Viele Unternehmen kennen die wichtigen Kundenkontaktpunkte gar nicht alle. Doch sie sollten die Mikroprozesse der Kunden genau verstehen.
Jürgen Fleig | 05.08.2010
Der Kunde – noch immer das unbekannte Wesen? Trotz aller Befragungen, Studien und Analysen gewinnt man häufig den Eindruck: Unternehmen kennen ihre Kunden nicht. Testfrage: Was tut Ihr Kunde in den drei Minuten bevor und in den drei Minuten nachdem er mit Ihrem Unternehmen, mit Ihrem Produkt oder mit Ihrem Servicemitarbeiter in Kontakt kommt?

Beispiel Thomson Reuters: Das Unternehmen versorgt unter anderem Medien und Banken mit Wirtschaftsinformationen. Die Kunden bekommen die Daten und importieren diese gleich in ihre Excel-Tabellen. Die werden dann angepasst und neu formatiert. Als die Produktmanager von Thomson Reuters das erkannten, entwickelten sie Werkzeuge (Excel-Plugin), um den Import und die Formatierung erheblich zu vereinfachen. Das Ergebnis: Der Umsatz mit den Daten zog sofort deutlich an.

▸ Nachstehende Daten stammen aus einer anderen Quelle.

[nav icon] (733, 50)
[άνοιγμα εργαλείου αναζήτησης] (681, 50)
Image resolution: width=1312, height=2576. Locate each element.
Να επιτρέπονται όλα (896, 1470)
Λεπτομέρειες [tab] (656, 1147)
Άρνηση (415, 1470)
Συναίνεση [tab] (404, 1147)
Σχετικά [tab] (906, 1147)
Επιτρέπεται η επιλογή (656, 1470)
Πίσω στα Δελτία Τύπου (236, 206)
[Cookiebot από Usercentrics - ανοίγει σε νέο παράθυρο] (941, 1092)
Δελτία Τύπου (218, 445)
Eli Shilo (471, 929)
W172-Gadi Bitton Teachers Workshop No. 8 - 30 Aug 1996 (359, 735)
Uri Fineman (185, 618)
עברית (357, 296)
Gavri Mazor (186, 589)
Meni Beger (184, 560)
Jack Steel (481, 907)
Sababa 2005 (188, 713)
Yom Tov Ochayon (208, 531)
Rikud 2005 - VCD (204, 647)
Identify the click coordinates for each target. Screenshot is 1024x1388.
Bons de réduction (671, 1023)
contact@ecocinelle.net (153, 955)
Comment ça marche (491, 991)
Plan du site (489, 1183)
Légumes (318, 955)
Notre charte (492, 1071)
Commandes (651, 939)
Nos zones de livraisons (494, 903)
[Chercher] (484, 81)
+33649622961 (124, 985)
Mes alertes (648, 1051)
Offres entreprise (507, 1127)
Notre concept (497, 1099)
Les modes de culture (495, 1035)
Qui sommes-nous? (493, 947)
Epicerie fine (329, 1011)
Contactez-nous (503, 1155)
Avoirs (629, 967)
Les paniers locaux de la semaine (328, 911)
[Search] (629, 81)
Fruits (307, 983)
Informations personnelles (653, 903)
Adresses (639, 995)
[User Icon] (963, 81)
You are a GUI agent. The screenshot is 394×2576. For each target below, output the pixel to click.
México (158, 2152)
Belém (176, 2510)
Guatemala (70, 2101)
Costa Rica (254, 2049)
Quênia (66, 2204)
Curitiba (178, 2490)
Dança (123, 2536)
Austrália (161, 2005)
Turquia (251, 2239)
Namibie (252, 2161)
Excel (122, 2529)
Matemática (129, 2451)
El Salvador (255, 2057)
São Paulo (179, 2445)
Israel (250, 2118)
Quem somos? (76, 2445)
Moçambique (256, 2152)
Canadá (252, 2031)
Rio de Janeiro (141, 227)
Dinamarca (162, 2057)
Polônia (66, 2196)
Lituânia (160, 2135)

Aus dieser einfachen Drei-Minuten-Technik lässt sich eine Fülle von Maßnahmen ableiten, die dem Unternehmen helfen, die Kundenzufriedenheit zu verbessern, die Kundenbindung zu erhöhen, Umsätze zu steigern oder innovative Produkte zu entwickeln.
Ein ganz simples Beispiel kann das illustrieren.

Sicherlich kennen Sie die Menschen, die aus welchen Gründen auch immer beim Betreten eines Lebensmittelgeschäfts keinen Einkaufswagen oder Einkaufskorb nehmen. Stattdessen stapeln sie ihre Einkäufe auf ihren Unterarmen, bis sie nichts mehr tragen können und deshalb schnell zur Kasse eilen. Leicht gestresst sind sie froh, wenn sie ihre Last endlich an der Kasse abladen können. Viele von ihnen hätten vielleicht noch etwas mehr gekauft, wenn ihre Ladekapazität nicht erschöpft gewesen wäre. Die Lösung: Einzelhändler sollten im Geschäft einfach an mehrere Stellen Einkaufskörbe anbieten.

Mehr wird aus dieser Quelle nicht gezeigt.